Done by some guys to address the monochromatic appearance of phalloplasty dicks. It can also help give the illusion of greater definition of where the glans ends for those who scar more. A few things to know about the process:
a. it should be done prior to getting a penile implant (if you’re getting one at all)
b. it may take a few sessions to go over the same things because the scar tissue inherent in something surgically constructed can cause the skin to reject the ink
c. some tattoo artists will want a note from a medical provider that this is safe to do
d. get it done sooner rather than later, so you feel it as little as possible
Tissue may come from the frontal hole (this is rare because of tissue atrophy due to testosterone), front third of the inside cheek (seldom used to do the full lenghtening for a phallo, usually more for meta or repairs in phallo), upper bowel, the inner part of a forearm, or anywhere else with relatively thin skin (since it must be rolled up and fit within the roll that makes up a phalloplasty.) If it is skin, the area must be hairless before surgery. It can be extended to the tip of your dick (whether you get meta or phallo) or the top of the scrotum. Urethral lengthening changes our risk of STI/HIV transmission. It is not uncommon to dribble post-voiding following urethral lengthening. Pushing up behind or in front of the scrotum typically resolves this problem.

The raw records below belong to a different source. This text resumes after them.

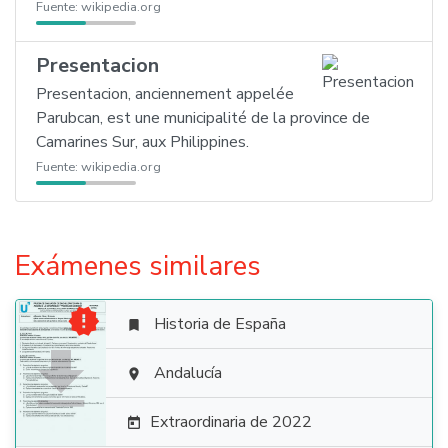
Fuente:
wikipedia.org
Presentacion
Presentacion, anciennement appelée
Parubcan, est une municipalité de la province de
Camarines Sur, aux Philippines.
Fuente:
wikipedia.org
Exámenes similares

Historia de España


Andalucía

Extraordinaria de 2022


Release, Meta & Centurion:
- Lower risk of complication and loss of sensation.
- Least visible scarring.
- Safe pumping done prior to surgery can result in significant growth. It’s possible to cause damage to the skin and blood supply of the genitals if it is done too much or too fast.
- Erections remain as before, don’t require surgical maintenance or precaution.
A free flap is one formed and fully released from the donor site in one surgery. Pedicle flap is one formed but released from the donor site in multiple stages. There are differing schools of thoughts on the pros and cons of either technique between number of trips to the OR, which increase/decrease the risk of necrosis at the tip of the flap, so on.
Nerve hook up depends on availability of nerves at the donor site and/or surgeon experience with microsurgery. If none is done the flap will develop some tactile sensation from the nerves underneath the donor skin over time. Some surgeons will prioritise doing nerve hook to provide protective, hot/cold sensation over erotic, ask at your consultation!
Bone – Erect density is constant.
Semi-malleable rods – Semi-erect density is constant. Has higher rate of protrusion and displacement from anchor to pubic bone. If no issue, typically lasts approximately 5 years longer than inflatable rods. (read up studies on specific implants for greater accuracy)
Inflatable rods – Different densities. Fewer protrusion and displacement from anchor at pubic bone than semi-malleable rods. If no issue, typically lasts around a decade.
External devices: Cheap & surgery free. Some guys report paint at the base from the skin overstretching as there’s nothing anchoring the penis. Can compromise the dick’s blood flow if too tight and protective sensation is not established well enough.
Fistula – any opening besides the one at the tip of the dick that goes from the neo-urethra to the outside of body. Most will heal on their own, other will require surgical intervention.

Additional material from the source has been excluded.